Dr Faruque explains, “As we now know what induces the defence created by the bacteria in the environment and in cholera patients, future research could focus on using this knowledge as a leverage to weaken the defence and hopefully control or tone down cholera outbreaks.”
Insights for Phage therapy
Using naturally occurring phages against bacterial infections is known as ‘phage-therapy'. Given the evergrowing problem of antibiotic resistance, phage therapy offers a potential alternative to antibiotics for treating bacterial infections. “Since the phages are enemies of bacteria, earlier researches have tried to investigate whether phages could be used as a treatment for bacterial infections but these did not always prove to be sufficiently effective.”

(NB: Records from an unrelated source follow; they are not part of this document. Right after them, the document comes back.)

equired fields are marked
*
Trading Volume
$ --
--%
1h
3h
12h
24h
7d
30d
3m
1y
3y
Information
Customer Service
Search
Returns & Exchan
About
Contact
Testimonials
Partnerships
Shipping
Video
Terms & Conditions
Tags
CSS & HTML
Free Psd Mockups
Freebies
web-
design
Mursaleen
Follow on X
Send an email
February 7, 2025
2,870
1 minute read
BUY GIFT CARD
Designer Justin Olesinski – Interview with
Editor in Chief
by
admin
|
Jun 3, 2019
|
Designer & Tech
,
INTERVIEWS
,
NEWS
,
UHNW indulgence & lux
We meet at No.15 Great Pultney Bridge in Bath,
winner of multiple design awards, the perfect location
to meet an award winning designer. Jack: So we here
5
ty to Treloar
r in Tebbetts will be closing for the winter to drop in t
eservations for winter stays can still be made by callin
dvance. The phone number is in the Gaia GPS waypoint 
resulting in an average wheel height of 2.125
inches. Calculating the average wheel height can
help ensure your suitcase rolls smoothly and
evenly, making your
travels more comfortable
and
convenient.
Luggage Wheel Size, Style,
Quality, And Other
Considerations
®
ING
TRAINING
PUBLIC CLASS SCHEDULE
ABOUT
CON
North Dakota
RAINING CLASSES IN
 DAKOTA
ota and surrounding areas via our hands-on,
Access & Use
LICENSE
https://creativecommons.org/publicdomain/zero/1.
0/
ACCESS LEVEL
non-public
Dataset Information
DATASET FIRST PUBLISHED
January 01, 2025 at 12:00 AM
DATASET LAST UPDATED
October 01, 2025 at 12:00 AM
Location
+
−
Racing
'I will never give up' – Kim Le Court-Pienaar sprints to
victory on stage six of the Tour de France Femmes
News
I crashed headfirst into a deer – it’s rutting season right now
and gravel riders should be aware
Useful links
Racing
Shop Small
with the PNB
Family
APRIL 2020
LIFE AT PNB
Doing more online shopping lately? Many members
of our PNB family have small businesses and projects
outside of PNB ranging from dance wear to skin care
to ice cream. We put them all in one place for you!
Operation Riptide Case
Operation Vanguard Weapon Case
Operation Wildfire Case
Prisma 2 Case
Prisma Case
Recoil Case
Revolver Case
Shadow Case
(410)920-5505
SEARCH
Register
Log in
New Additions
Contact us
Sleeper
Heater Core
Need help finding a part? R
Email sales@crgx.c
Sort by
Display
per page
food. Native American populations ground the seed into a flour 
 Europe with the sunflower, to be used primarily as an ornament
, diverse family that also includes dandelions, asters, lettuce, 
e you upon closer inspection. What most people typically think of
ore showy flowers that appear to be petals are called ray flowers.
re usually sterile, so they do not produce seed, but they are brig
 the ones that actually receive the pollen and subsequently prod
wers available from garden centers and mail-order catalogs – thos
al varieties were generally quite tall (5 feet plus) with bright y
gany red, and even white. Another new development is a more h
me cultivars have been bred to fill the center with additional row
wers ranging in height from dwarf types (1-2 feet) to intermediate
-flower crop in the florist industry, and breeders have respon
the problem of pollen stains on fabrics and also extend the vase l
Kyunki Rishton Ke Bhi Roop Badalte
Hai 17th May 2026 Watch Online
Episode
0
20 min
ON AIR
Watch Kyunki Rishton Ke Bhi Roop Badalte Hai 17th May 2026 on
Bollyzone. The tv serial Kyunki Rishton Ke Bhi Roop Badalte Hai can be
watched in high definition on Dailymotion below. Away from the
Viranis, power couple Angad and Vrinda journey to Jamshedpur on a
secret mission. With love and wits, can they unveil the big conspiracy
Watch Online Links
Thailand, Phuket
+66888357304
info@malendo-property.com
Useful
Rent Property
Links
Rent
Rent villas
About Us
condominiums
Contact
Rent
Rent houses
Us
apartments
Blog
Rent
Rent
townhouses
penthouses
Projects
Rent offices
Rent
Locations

“With the new insight, we know which of these signalling chemicals strengthen the defence created by the bacteria,” notes Dr Faruque. It may have future implications for research. “Chemicals that can neutralize the quorum sensing signal molecules could be coupled with phages while treating bacterial infections in patient and this might lead to better cure for bacterial infections,” anticipates Dr Faruque.
* Citation: Hoque MM, Naser IB, Bari SM, Zhu J, Mekalanos JJ, Faruque SM. quorum regulated resistance of Vibrio cholerae against environmental bacteriophages. Sci. Rep. 2016; 6:37956. doi: 10.1038/srep37956.